Overview
- Status: Operational
- Owner: Karara Mining Limited (leased from the Public Transport Authority)
- Locale: Mid West region of Western Australia
- Termini: Tilley Junction, Morawa; Karara mine;

Service
- Type: Heavy rail
- Operator(s): Aurizon
- Depot(s): Narngulu

History
- Commenced: December 2010
- Opened: August 2012

Technical
- Line length: 78 km (48 mi)
- Number of tracks: 1
- Track gauge: 1,067 mm (3 ft 6 in) narrow gauge
- Signalling: Train Order Working

= Karara railway line =

Railway in Western Australia

The Karara railway is a 78 km railway line in the Mid West region of Western Australia, linking the Karara iron ore mine with the Public Transport Authority / Arc Infrastructure network near Morawa. The railway is leased by Karara Mining Limited and trains are operated by Aurizon between the mine and Geraldton port.

==Route==
The Karara railway is managed by Karara Mining Limited, a joint venture between Gindalbie Metals and Ansteel Group. Karara Mining Limited holds a 49-year lease on the rail corridor from the Public Transport Authority, which began in August 2012. It branches off the Perenjori–Mullewa railway line 4 km north of Morawa at Tilley Junction. (Note: Originally known as the Mullewa railway line, the Dalwallinu to Perenjori sector is not currently in use.)

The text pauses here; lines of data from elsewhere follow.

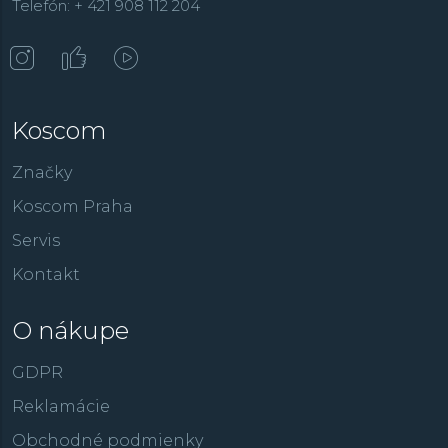
Telefón: + 421 908 112 204
Koscom
Značky
Koscom Praha
Servis
Kontakt
O nákupe
GDPR
Reklamácie
Obchodné podmienky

It travels approximately 78 km in an easterly direction from there. The first 18 km is roughly parallel to the disused Koolanooka branch.

==Construction==
The Railway (Tilley to Karara) Bill 2010 was introduced to the Parliament of Western Australia in May 2010 and passed as the Railway (Tilley to Karara) Act 2010 in July 2010.

In August 2010, Karara Mining Limited awarded Macmahon Holdings the $86 million contract to build the Karara railway, including earthworks and tracklaying. The track was supplied by Karara Mining Limited owner Ansteel. Construction began in December 2010. To maintain compatibility with the Arc Infrastructure network, the Karara railway was constructed with narrow gauge tracks, although dual gauge sleepers were used to allow for easy conversion to standard gauge in the future, as the future Oakajee Port was planned to have standard gauge access. Associated with the Karara railway construction was an upgrade of the 199 km of rail between Geraldton and Morawa. Karara Mining Limited signed a $300 million contract with Brookfield Rail (since renamed Arc Infrastructure), the lessee of Western Australia's public rail freight network, to upgrade the Geraldton to Morawa railway.

==Operations==
In 2011, QR National (since renamed Aurizon) was awarded a 10-year contract for operating all trains to and from the Karara mine. The contract was worth approximately $900 million and involved QR National expanding its Narngulu maintenance yard. Train frequencies were four trains per day, each with 100 wagons, and up to 10 Mt per annum was expected to be hauled. The first train load of iron ore was in August 2012.